[Entries taken from a collection]
────────────────────────────────────────
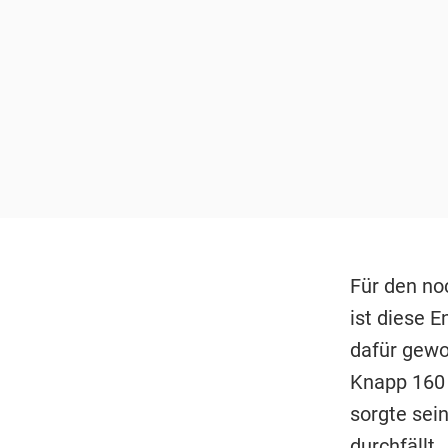
Für den n
ist diese 
dafür gewo
Knapp 160 
sorgte sein
durchfällt.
────────────────────────────────────────
● **BRIEF**:
Each record needs to be reproduced exactly, and no image should be carried over.

● **TASK OUTPUT**:
Für den n
ist diese 
dafür gewo
Knapp 160 
sorgte sein
durchfällt.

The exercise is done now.